Le Nord est historiquement une grande région de fabrication et de consommation du St Paulin. Cependant, depuis quelques années on déplore la fermeture de plusieurs importantes laiteries. Heureusement, la tradition du St Paulin demeure vivante dans le Nord. En effet, plusieurs fermières fabriquent à ce jours d’excellents St Paulin au lait cru qu’elles affinent à l’ancienne. Il est important pour la région que cette tradition soit maintenue.

Mignon :

Ce fromage équivaut à un demi maroilles. Plus petit que son modèle, il mesure 12,5 cm sur 2,5 cm d’épaisseur et pèse environ 400 g. Bien gras, moelleux, il est parfois affiné aux genièvre chez les spécialistes affineurs.

Le Rollot :

Le souvenir de Louis XIV s’attache à ce fromage ; on raconte en effet que le roi Soleil s’étant arrêté pour déjeuner dans la région, un Rollot lui fut servi par un nommé Debourges. Le Roi s’en régala tant qu’il lui décerna le titre de Fromage Royal. Au XVIIIe siècle dans cette région, il n’était pas rare que, des propriétaires en règlement des fermages qui leur étaient dus, exigent en complément, la fourniture de quelques délicieux Rollots. Le Rollot tient son nom d’une petite localité du Santerre en Picardie, dans les environs de Montdidier. C’est un petit fromage au lait de vache de 8 à 9 cm de diamètre sur 3,5 cm de hauteur. Son extérieur est rougeâtre. Sa fabrication a beaucoup diminué et a presque disparu à ce jour. Madame Henguelle près de Fruges, en fabrique une petite centaine par jour de manière tout à fait traditionnelle. (Certains industriels de l’avesnois le commercialisent en forme de coeur).

Le Guerbigny :

Etait une sorte de Rollot en forme de coeur. Installé à 9 km du village de Guerbigny (dans la Somme près de Rollot) un seul négociant Monsieur Marquigny, le commercialise encore.

Le Manicamp :

Nom du petit village de l’Aisne dépendant du canton de Coucy-le-Château.
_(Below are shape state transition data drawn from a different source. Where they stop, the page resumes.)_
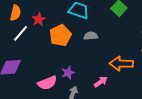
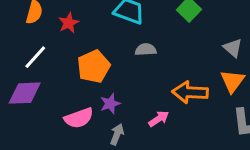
white line: (21, 33) -> (35, 57), moved
orange pentagon: (60, 35) -> (94, 67), moved

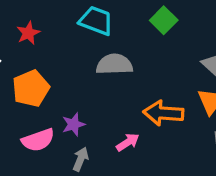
gray semicircle: (146, 50) -> (114, 64), size x1.5
orange pentagon: (94, 67) -> (31, 88), moved

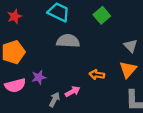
orange arrow: (163, 113) -> (97, 75), size x0.6
gray arrow: (81, 159) -> (54, 100), moved

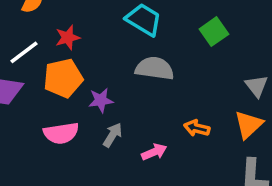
red star: (15, 16) -> (68, 38), moved
purple star: (39, 77) -> (101, 100), moved
gray arrow: (54, 100) -> (113, 135), moved

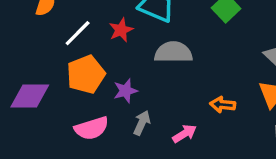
red star: (68, 38) -> (121, 30), moved
white line: (24, 52) -> (78, 33), moved

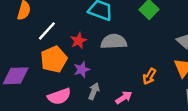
red star: (121, 30) -> (78, 41), moved
orange arrow: (223, 105) -> (149, 76), turned -63

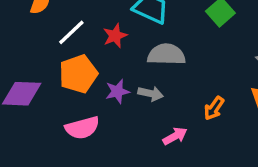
red star: (78, 41) -> (115, 36), moved
gray arrow: (94, 91) -> (151, 94), moved, turned 77

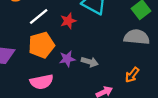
gray semicircle: (166, 55) -> (137, 37), moved

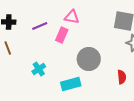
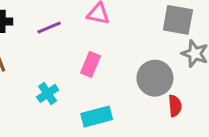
pink rectangle: (62, 35) -> (91, 64), moved
gray circle: (89, 59) -> (155, 78), moved

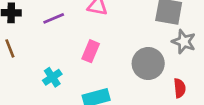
red semicircle: (175, 106) -> (180, 88), moved

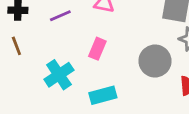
cyan cross: (52, 77) -> (59, 75), size x1.5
Il donnait autrefois son nom à un fromage genre quart Maroilles. Il est peut être encore fabriqué dans quelques fermes.

Quart :

Appelé aussi mignonnet, ce petit maroilles a les mêmes provenances que son grand frère de Thiérache, mais n’est affiné que 6 à 8 semaines. Son poids est de 200 g environ pour 8 centimètres de côté sur 3 d’épaisseur. Nous ne pouvons quitter les fromages de notre régions sans parler des fabrications fermières de chèvre :
C’est vers 1960 que l’on vit apparaître de petits producteurs proposant, c’est vrai avec plus ou moins de réussite leurs fromages (évidemment nous n’avons ni le climat ni le terrain propice à ce genre de fromage). Il est juste de noter que parmi la cinquantaine de producteurs de “chèvres régionaux” quelques uns grâce à leur sérieux et leur persévérance, nous proposent des produits plus que respectables. Personnellement j’apprécie les chèvres frais de Monsieur et Madame Leduc près d’Hucqueliers, et les Cabri de Lumbres de Monsieur Senecat en affiné. Mais naturellement, il y en a d’autres.